Why? Because it was the first “art” I remember offering to the world. It was the first time I shared my story and the first time I saw the power of offering my heart and creativity to other people. Pretty soon I bought my first glue gun and was making fabric covered journals and photo albums and spending HOURS getting it all just right. Then I learned to cross stitch. Then I learned to sew. And pretty soon, I saw what a gift it is to use your own hands and your own ideas to love your people. So when I make soup? That’s my personal gift of art. When I redecorate my bedroom or write an essay or take a beautiful picture? I’m offering a personal gift, an act that I hope changes in some small way, the one who receives it.
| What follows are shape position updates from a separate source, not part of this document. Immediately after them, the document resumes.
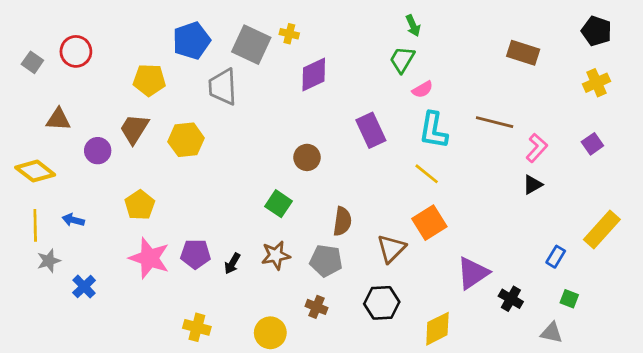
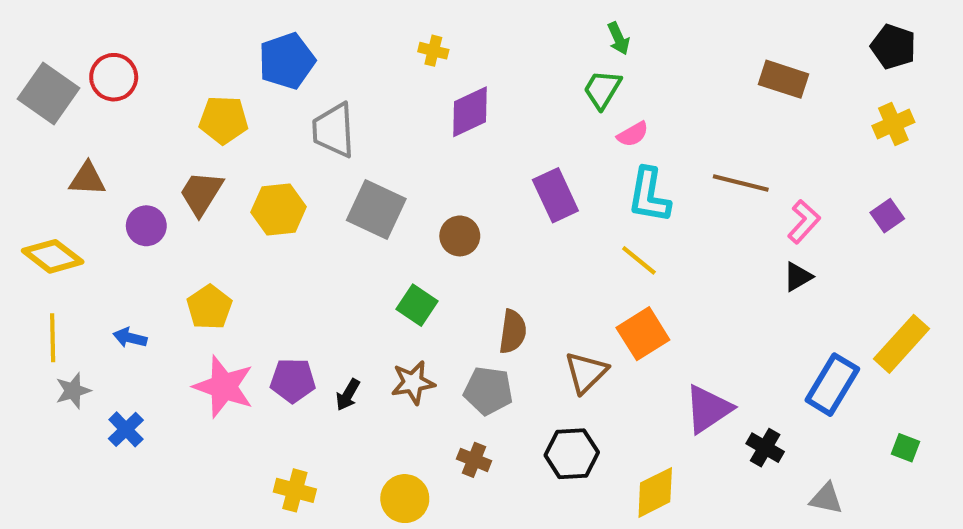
gray square: (251, 45) -> (376, 209), moved
gray square: (32, 62) -> (49, 93), size x1.8
blue arrow: (73, 220) -> (130, 338), moved
blue rectangle: (556, 257) -> (832, 385), size x1.8
green square: (569, 299) -> (906, 448), moved

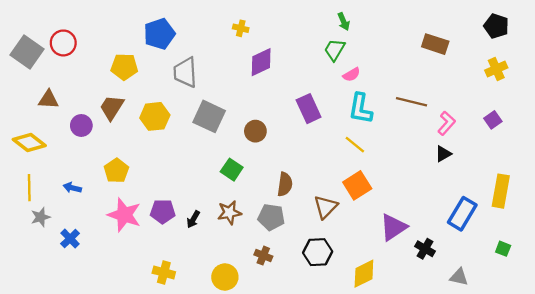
yellow rectangle: (902, 344) -> (501, 191), turned -32

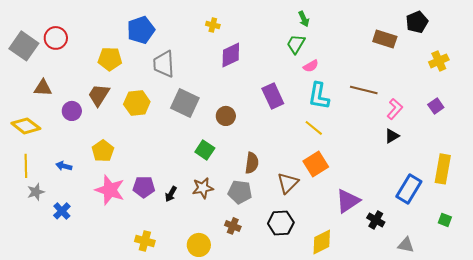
black pentagon: (496, 26) -> (417, 22), moved, turned 30

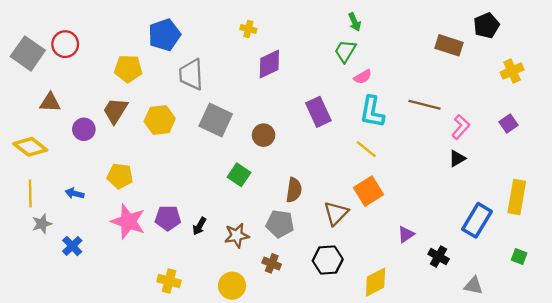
yellow pentagon: (103, 151) -> (120, 176), turned -30
brown star: (203, 188) -> (237, 235), moved
purple triangle: (348, 201) -> (406, 234), size x0.6

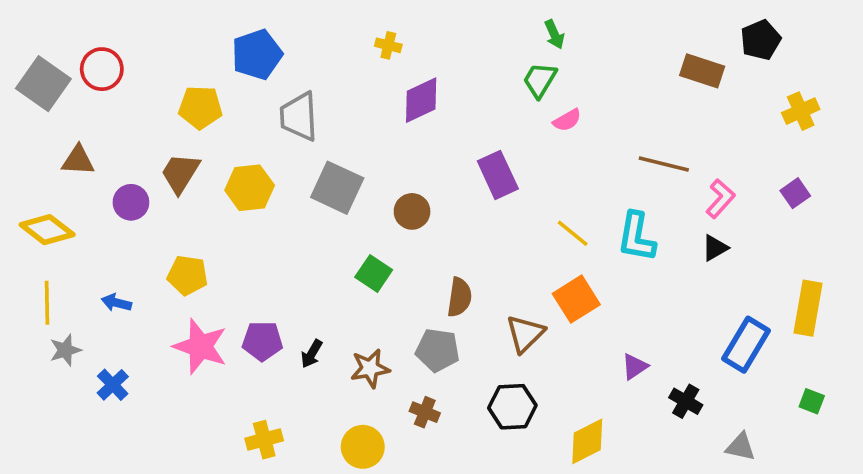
cyan L-shape: (372, 112) -> (636, 237), moved
yellow cross: (169, 281) -> (264, 440), turned -30

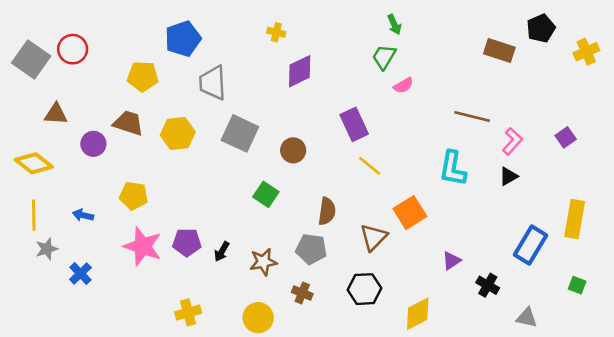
yellow cross: (801, 111) -> (586, 52), moved
brown trapezoid: (180, 173) -> (128, 123), turned 76
yellow line: (573, 233) -> (370, 166), moved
Here’s why I think you should offer your art, your work to the world.
It Sustains You
The things that I do that are creative—cooking, writing, knitting, sewing, gardening, decorating, etc—those things are sustaining. They give back as much as they require. They feed my soul and force me to be present in the moment. When I do things with my hands, it grounds me in the world and takes me out of my own head. There is nothing so comforting to me as to use the work of my hands to make something beautiful, meaningful. It’s a good antidote to the modern life of gadgets, constant communication, and running to and fro. I crave down time so I can use my hands to make something.
It Sustains Your People
So much of our art and work nourishes other people. We make food, we paint pictures, we write words, we grow vegetables, we make things pretty—we use the work of our hands to care for others, to inspire them, to love them. It’s the kind of thing money can’t buy. It’s the kind of personal gift that no one else can give to them in quite the same way and you do.
It Inspires Others to Do the Same
This is my favorite thing about blogging world. I’m so motivated, encouraged, and inspired by so many amazing women who are offering their gifts to us everyday—teaching us to cook, clean, organize, paint, write, save money, decorate, and a million other things. I’m so thankful for this space, for the people who are brave enough to do good work and share it. It make me want to do the same.